Entscheidungsstichwort (Thema)

Anfechtung eines Verweisungsbeschlusses

 

Verfahrensgang

LG Stuttgart (Beschluss vom 22.06.2009; Aktenzeichen 12 O 219/09)

 

Tenor

Auf die sofortige Beschwerde des Beklagten wird der Beschluss des Einzelrichters der 12. Zivilkammer des LG Stuttgart vom 22.6.2009 - 12 O 219/09 - aufgehoben.

Die weitergehende sofortige Beschwerde wird zurückgewiesen.

 

Gründe

Die sofortige Beschwerde des Beklagten ist statthaft, zulässig und teilweise begründet. Sie führt zu Aufhebung des angefochtenen Beschlusses.

1. Allerdings ist nach § 281 Abs. 2 Satz 2 ZPO der Beschluss, durch den sich ein angegangenes Gericht für örtlich oder sachlich unzuständig erklärt und den Rechtsstreit an das zuständige Gericht verweist, unanfechtbar. Das gilt jedoch nicht bei offensichtlicher Willkür (vgl. BGHZ 71, 69, 73).

a) Das Bedürfnis für eine Anfechtbarkeit der an sich unanfechtbaren Entscheidung ist mit der Einführung des Abhilfeverfahrens nach § 321a ZPO jedenfalls dann nicht entfallen, wenn, wie hier, nicht - ausschließlich - geltend gemacht wird, der Beschluss beruhe auf einer Verletzung des rechtlichen Gehörs (vgl. dazu OLG Karlsruhe OLGReport Karlsruhe 2004, 510).

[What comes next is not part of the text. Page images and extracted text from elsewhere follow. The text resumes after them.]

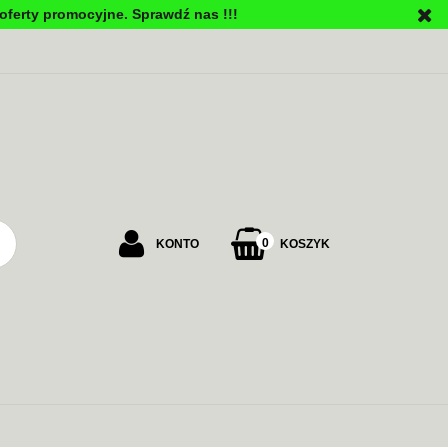
oferty promocyjne. Sprawdź nas !!!
PU
0
KONTO
KOSZYK
Zaloguj się
Załóż konto
Dodaj zgłoszenie
Zgody cookies
ALARMOWE
ZASILANIE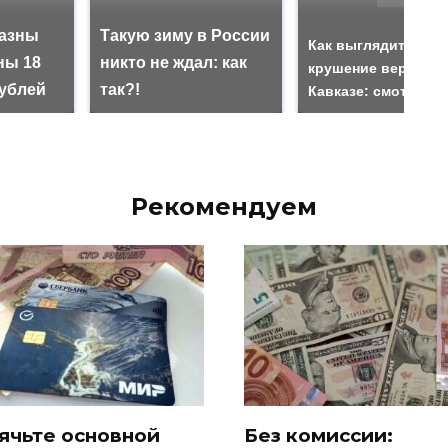
казны
Такую зиму в России
Как выглядит мест
ны 18
никто не ждал: как
крушение вертолет
ублей
так?!
Кавказе: смотреть
Рекомендуем
ячьте основной
Без комиссии: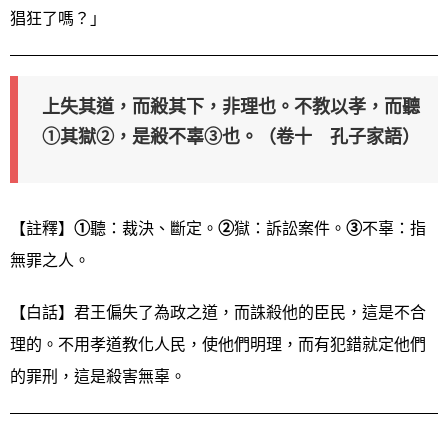
猖狂了嗎？」
上失其道，而殺其下，非理也。不教以孝，而聽
①其獄②，是殺不辜③也。（卷十 孔子家語）
【註釋】
①
聽：裁決、斷定。
②
獄：訴訟案件。
③
不辜：指
無罪之人。
【白話】君王偏失了為政之道，而誅殺他的臣民，這是不合
理的。不用孝道教化人民，使他們明理，而有犯錯就定他們
的罪刑，這是殺害無辜。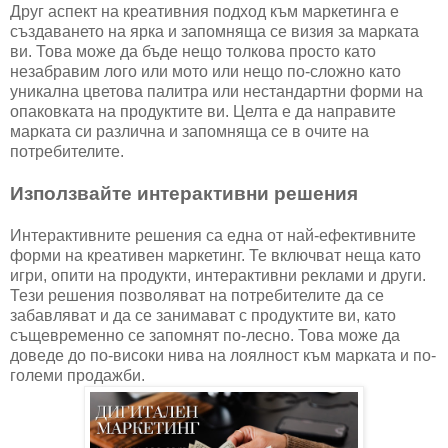
Друг аспект на креативния подход към маркетинга е
създаването на ярка и запомняща се визия за марката
ви. Това може да бъде нещо толкова просто като
незабравим лого или мото или нещо по-сложно като
уникална цветова палитра или нестандартни форми на
опаковката на продуктите ви. Целта е да направите
марката си различна и запомняща се в очите на
потребителите.
Използвайте интерактивни решения
Интерактивните решения са една от най-ефективните
форми на креативен маркетинг. Те включват неща като
игри, опити на продукти, интерактивни реклами и други.
Тези решения позволяват на потребителите да се
забавляват и да се занимават с продуктите ви, като
същевременно се запомнят по-лесно. Това може да
доведе до по-високи нива на лоялност към марката и по-
големи продажби.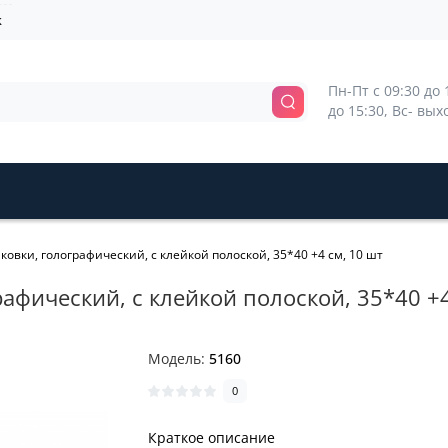
k
Пн-Пт с 09:30 до 1
до 15:30, Вс- вы
ковки, голографический, с клейкой полоской, 35*40 +4 см, 10 шт
рафический, с клейкой полоской, 35*40 +4
Модель:
5160
0
Краткое описание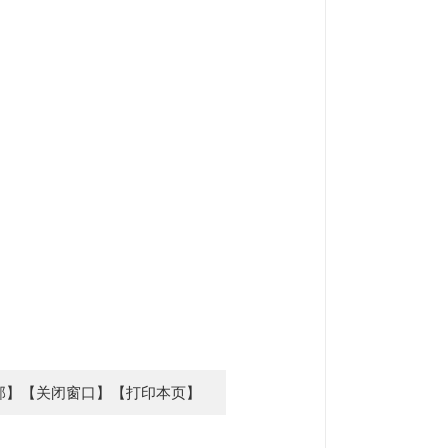
部】
【关闭窗口】
【打印本页】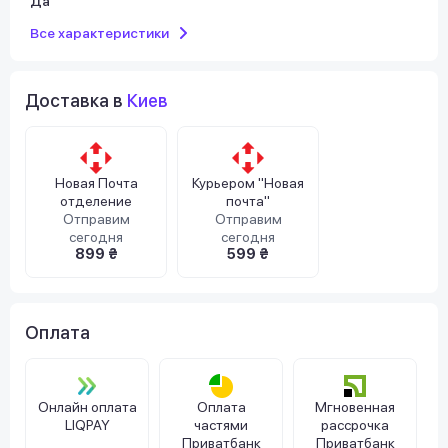
Да
Все характеристики
Доставка в
Киев
Новая Почта
Курьером "Новая
отделение
почта"
Отправим
Отправим
сегодня
сегодня
899 ₴
599 ₴
Оплата
Онлайн оплата
Оплата
Мгновенная
LIQPAY
частями
рассрочка
Приватбанк
Приватбанк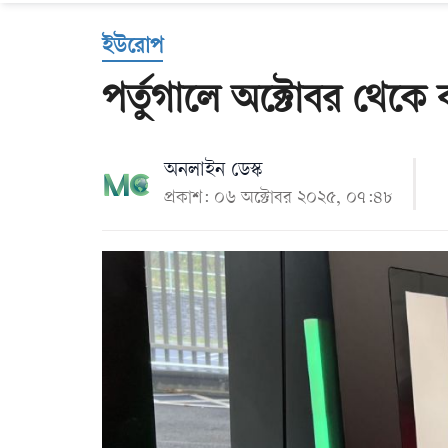
Us
ইউরোপ
পর্তুগালে অক্টোবর থেকে 
অনলাইন ডেস্ক
প্রকাশ: ০৬ অক্টোবর ২০২৫, ০৭:৪৮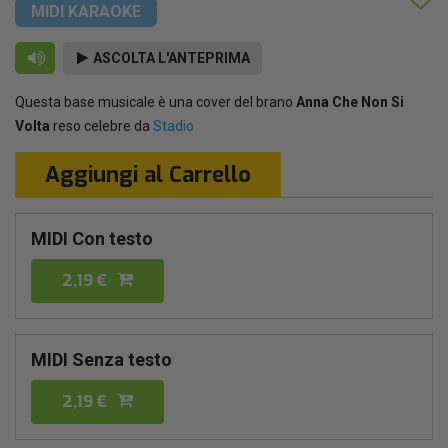
MIDI KARAOKE
ASCOLTA L'ANTEPRIMA
Questa base musicale è una cover del brano
Anna Che Non Si
Volta
reso celebre da
Stadio
Aggiungi al Carrello
MIDI Con testo
2,19 €
MIDI Senza testo
2,19 €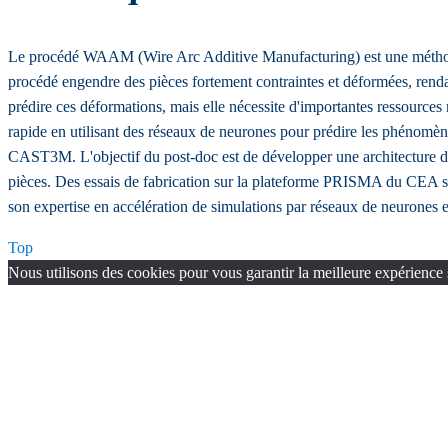
Le procédé WAAM (Wire Arc Additive Manufacturing) est une méthode d
procédé engendre des pièces fortement contraintes et déformées, rend
prédire ces déformations, mais elle nécessite d'importantes ressou
rapide en utilisant des réseaux de neurones pour prédire les phénom
CAST3M. L'objectif du post-doc est de développer une architecture de 
pièces. Des essais de fabrication sur la plateforme PRISMA du CEA ser
son expertise en accélération de simulations par réseaux de neurones e
Top
Nous utilisons des cookies pour vous garantir la meilleure expérience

b) Der Beklagte ist durch den von ihm innerhalb der Notfrist der Bestimmung des § 569 ZPO angegriffenen Beschluss beschwert. Durch die Verweisung auf den "höchst hilfsweise" gestellten Verweisungsantrag des Klägervertreters vor einer mündlichen Verhandlung und trotz der Ankündigung des Beklagtenvertreters, die fehlende örtliche Zuständigkeit nicht rügen zu wollen, hat das LG dem Beklagten nach der Bestimmung des § 39 ZPO die Möglichkeit genommen, die Zuständigkeit des unzuständigen Gerichts durch rügeloses Einlassen zur Hauptsache zu begründen.

2. Die Verweisung ist objektiv willkürlich, weil sie jeder Rechtsgrundlage entbehrt.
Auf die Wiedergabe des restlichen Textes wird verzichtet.